This is a re-post from one of my favorite articles that I originally posted on 7/23/2018 on my old Blogger blog.
I think I would really like to revisit automating the extraction of text from PDF files. There is a lot of untapped value many companies could be leveraging but aren’t.
Recently, I received a request from a team member to find a way to:
- Extract a large amount of text from a large PDF file.
- Once I get the text out I’ll need to parse and get specific elements in to an excel file.
- Format the Excel file in to specific tabs for each type of report I extract and add column headers
- Create validation code where I connect to a data warehouse using an Ajax web service and Ajax call in the Excel macro to validate the data based on an ID in one of the columns
Pretty cool right?

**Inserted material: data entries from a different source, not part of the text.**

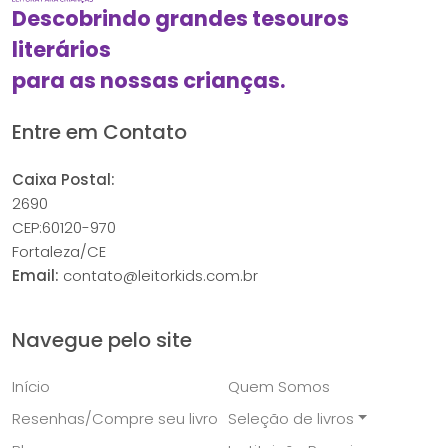
Descobrindo grandes tesouros
literários
para as nossas crianças.
Entre em Contato
Caixa Postal:
2690
CEP:60120-970
Fortaleza/CE
Email:
contato@leitorkids.com.br
Navegue pelo site
Início
Quem Somos
Resenhas/Compre seu livro
Seleção de livros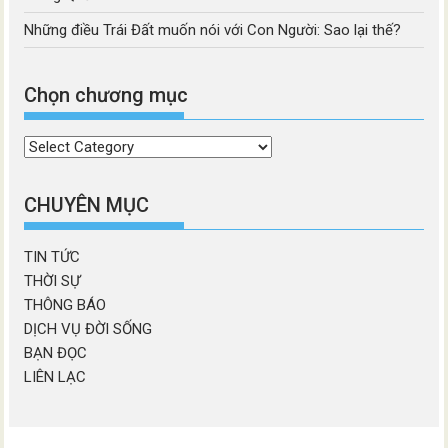
Những điều Trái Đất muốn nói với Con Người: Sao lại thế?
Chọn chương mục
Chọn
chương
mục
CHUYÊN MỤC
TIN TỨC
THỜI SỰ
THÔNG BÁO
DỊCH VỤ ĐỜI SỐNG
BẠN ĐỌC
LIÊN LẠC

Just finished the prototype today! 7/31/2018.
In this article I’ll be covering the first step of this task where I use a free tool called Ghostscript to extract text from a PDF file.
What is Ghostscript?
Ghostscript is a high-performance Postscript and PDF interpreter and rendering engine with the most comprehensive set of page description languages (PDL’s) on the market today and technology conversion capabilities covering PDF, PostScript, PCL and XPS languages.
Ghostscript has been under active development for over 20 years, and offers an extremely versatile feature set and can be deployed across a wide range of platforms, modules, end uses (embedding in hardware, as an engine in document management systems, providing cloud solution integration and as an engine in leading PDF generators and tools).

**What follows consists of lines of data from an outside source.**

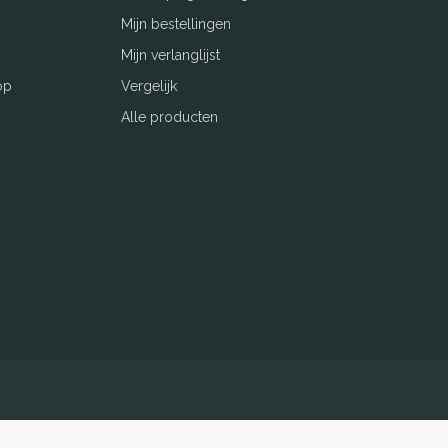
Mijn bestellingen
Mijn verlanglijst
op
Vergelijk
Alle producten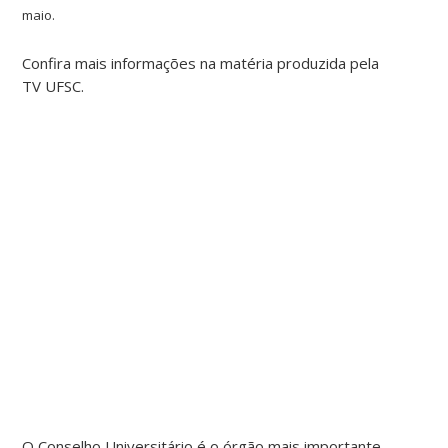
maio.
Confira mais informações na matéria produzida pela
TV UFSC.
O Conselho Universitário é o órgão mais importante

How to extract text from a PDF using GhostScript
Please note that the PDF file must be formatted correctly (text not image only).
– Download Ghostscript
– Install Ghostscript
– Copy your pdf file to the bin directory where you installed Ghostscript
– Open a command line window at the bin directory (as Administrator if you get access error when running).
– Sample Command: gswin64 -sDEVICE=txtwrite -o[Output File Name] [Input File Name]
– Sample ghostscript command: gswin64 -sDEVICE=txtwrite -ooutput2.txt test.pdf
I hope this helps someone!
~ Cyber Abyss